* [TASK BRIEF]: Starting at the line that contains "memberikan bantuan yang" and stopping at the line that contains "obno spoznaj.", restate each line of the records below exactly. Omit the pictures.

* [RECORD SET]:

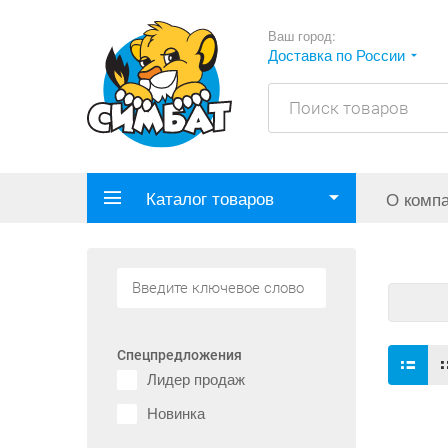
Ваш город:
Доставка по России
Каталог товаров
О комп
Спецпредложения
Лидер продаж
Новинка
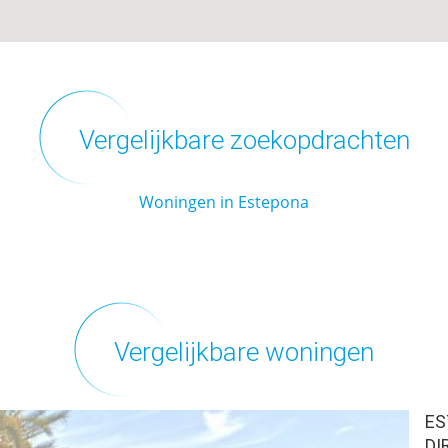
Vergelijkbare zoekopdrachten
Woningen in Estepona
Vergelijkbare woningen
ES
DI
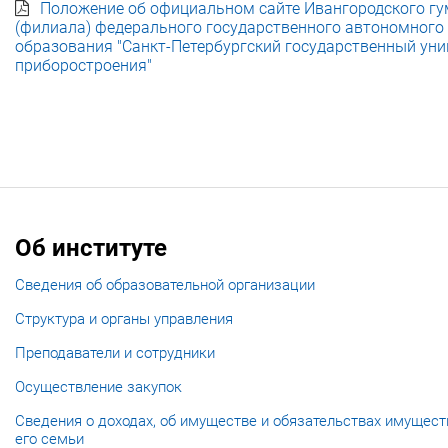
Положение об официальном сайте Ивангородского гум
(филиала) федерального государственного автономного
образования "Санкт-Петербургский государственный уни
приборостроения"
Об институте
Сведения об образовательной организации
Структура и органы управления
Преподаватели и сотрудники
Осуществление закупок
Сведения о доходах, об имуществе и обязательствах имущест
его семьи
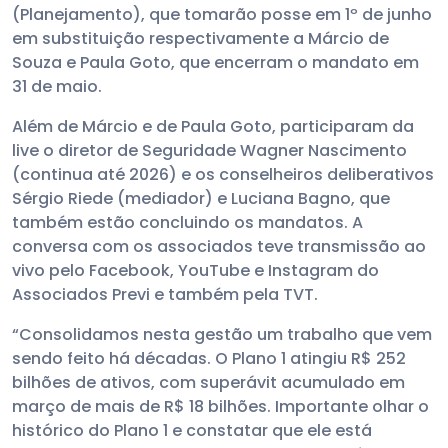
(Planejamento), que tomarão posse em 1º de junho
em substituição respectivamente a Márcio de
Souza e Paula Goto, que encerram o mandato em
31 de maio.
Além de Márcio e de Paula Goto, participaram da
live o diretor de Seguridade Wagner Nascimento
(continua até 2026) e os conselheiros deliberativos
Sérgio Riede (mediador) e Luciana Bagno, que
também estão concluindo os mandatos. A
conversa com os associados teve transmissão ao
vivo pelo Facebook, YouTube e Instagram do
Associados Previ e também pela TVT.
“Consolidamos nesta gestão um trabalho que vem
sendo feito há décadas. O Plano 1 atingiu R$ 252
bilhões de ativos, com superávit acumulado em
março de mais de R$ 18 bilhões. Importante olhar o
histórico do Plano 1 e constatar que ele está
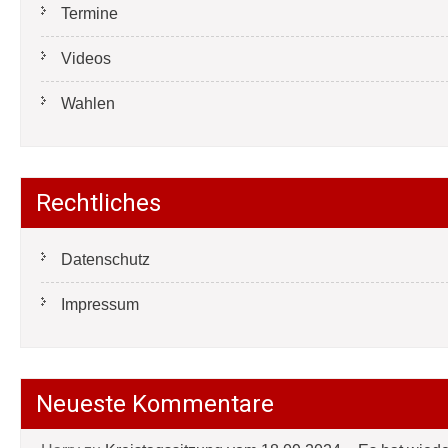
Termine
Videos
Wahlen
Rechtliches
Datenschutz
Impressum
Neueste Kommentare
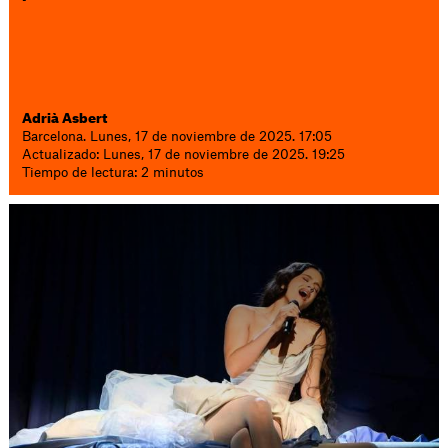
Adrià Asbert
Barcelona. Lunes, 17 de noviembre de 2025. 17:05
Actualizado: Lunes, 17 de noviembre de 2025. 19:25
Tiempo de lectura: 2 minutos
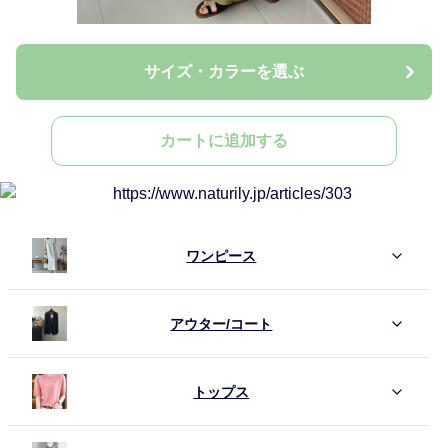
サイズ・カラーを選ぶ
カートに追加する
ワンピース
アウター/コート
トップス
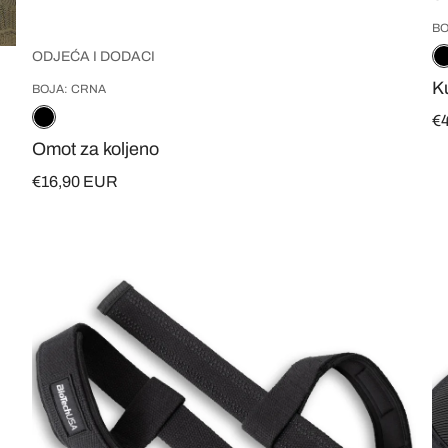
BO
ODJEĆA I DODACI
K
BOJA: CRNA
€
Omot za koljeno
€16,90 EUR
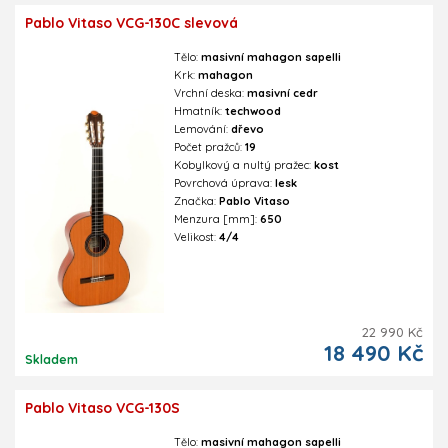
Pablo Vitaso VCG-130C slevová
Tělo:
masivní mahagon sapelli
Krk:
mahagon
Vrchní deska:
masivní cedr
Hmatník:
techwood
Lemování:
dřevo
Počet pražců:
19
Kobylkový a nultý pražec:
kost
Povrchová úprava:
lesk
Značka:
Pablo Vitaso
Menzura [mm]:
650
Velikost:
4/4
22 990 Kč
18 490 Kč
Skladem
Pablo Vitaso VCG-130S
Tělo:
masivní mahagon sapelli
--
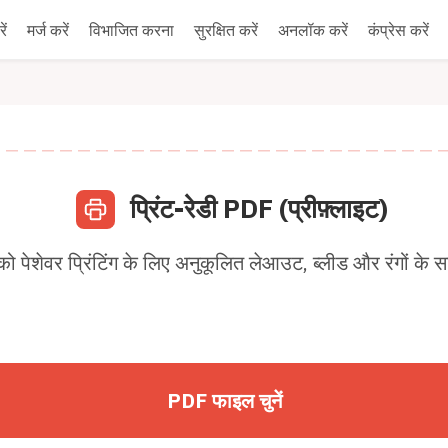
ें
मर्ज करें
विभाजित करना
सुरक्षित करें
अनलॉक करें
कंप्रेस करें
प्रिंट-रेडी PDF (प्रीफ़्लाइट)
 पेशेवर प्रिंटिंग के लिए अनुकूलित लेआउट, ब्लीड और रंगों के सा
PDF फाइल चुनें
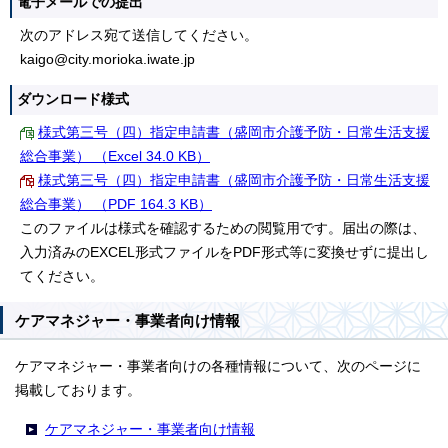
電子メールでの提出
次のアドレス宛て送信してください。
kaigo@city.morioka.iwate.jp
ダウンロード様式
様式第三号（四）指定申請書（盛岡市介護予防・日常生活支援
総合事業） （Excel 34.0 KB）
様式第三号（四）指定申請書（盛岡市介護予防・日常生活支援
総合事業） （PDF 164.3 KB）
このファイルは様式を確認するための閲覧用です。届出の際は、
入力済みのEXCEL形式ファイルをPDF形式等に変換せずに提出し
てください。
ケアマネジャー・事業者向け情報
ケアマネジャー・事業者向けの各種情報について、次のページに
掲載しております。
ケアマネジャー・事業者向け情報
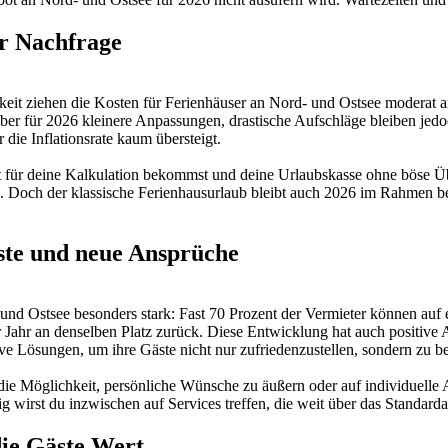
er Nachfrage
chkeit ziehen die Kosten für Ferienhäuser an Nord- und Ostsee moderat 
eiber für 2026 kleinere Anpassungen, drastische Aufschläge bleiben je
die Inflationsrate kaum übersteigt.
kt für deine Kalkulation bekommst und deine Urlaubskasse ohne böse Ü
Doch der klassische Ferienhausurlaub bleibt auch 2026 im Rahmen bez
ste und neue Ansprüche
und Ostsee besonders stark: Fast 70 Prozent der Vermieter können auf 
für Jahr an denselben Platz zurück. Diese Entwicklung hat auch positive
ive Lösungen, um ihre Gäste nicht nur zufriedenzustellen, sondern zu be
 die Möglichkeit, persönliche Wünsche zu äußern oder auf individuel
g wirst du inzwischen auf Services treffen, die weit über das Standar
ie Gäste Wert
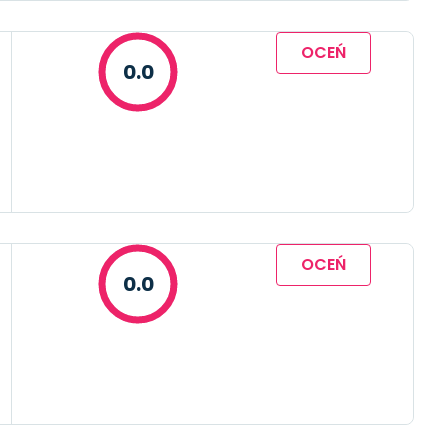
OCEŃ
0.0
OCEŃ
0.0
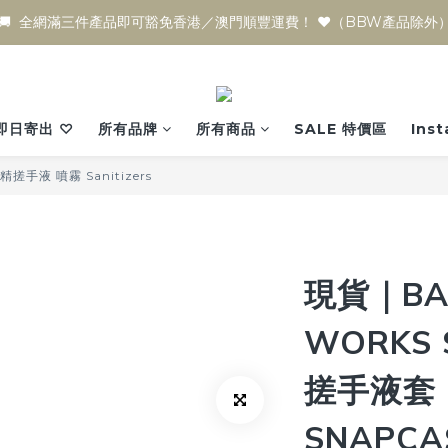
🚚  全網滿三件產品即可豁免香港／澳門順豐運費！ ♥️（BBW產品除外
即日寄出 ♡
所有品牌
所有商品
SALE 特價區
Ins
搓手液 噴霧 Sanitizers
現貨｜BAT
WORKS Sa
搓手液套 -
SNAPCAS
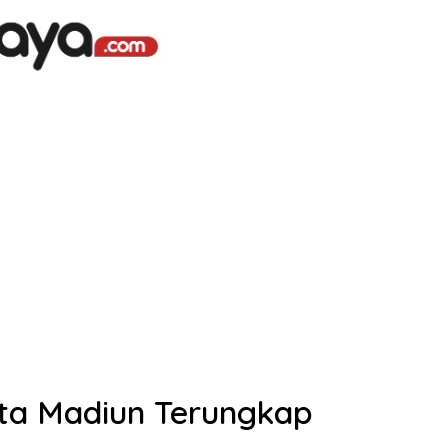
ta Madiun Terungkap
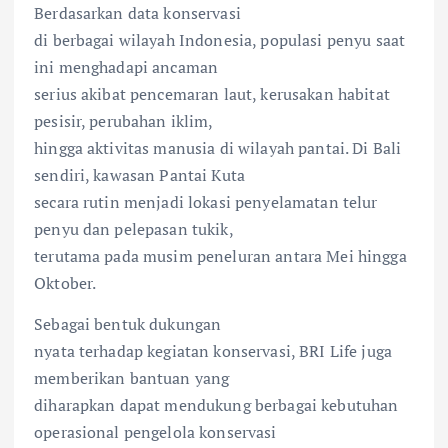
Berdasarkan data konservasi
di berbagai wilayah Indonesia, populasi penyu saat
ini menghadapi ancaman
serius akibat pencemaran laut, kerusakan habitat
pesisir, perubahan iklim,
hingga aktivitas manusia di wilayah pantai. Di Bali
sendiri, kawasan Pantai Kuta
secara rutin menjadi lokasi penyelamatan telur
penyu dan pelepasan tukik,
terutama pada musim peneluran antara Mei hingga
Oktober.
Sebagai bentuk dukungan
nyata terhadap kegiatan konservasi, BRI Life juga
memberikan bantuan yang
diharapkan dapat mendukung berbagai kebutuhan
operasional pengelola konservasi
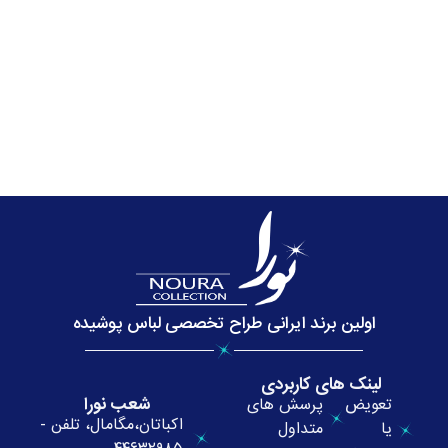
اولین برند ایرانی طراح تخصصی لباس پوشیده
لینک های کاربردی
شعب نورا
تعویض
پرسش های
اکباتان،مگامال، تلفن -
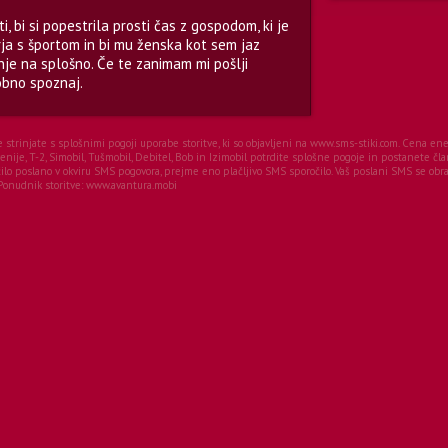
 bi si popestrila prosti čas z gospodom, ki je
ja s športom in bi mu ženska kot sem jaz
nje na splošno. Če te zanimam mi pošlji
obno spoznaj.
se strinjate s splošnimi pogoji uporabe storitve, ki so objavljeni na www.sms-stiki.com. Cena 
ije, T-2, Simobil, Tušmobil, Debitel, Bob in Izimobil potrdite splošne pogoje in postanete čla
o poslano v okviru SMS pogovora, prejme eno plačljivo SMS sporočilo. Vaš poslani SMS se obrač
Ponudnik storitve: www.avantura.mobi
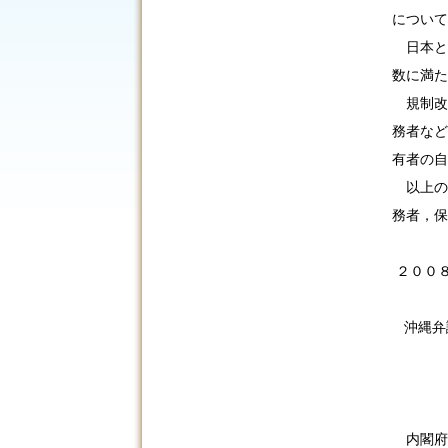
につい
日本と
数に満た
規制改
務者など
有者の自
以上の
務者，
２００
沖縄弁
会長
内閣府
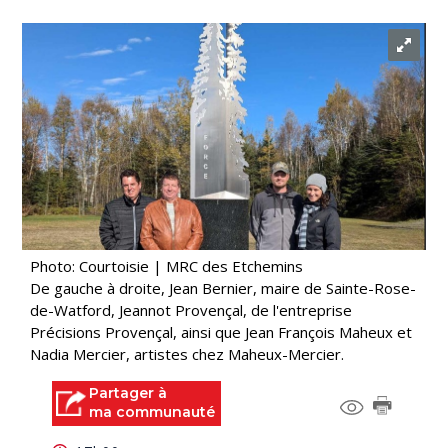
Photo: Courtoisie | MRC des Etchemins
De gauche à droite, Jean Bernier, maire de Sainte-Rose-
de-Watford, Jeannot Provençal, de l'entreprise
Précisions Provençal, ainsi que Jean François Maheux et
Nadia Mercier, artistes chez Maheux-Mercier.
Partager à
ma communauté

* [OUTPUT FOR THIS TASK]:
memberikan bantuan yang
diharapkan dapat mendukung berbagai kebutuhan
operasional pengelola konservasi
اولین برند ایرانی طراح تخصصی لباس پوشیده
لینک های کاربردی
شعب نورا
تعویض
پرسش های
اکباتان،مگامال، تلفن -
 bi si popestrila prosti čas z gospodom, ki je
ja s športom in bi mu ženska kot sem jaz
nje na splošno. Če te zanimam mi pošlji
obno spoznaj.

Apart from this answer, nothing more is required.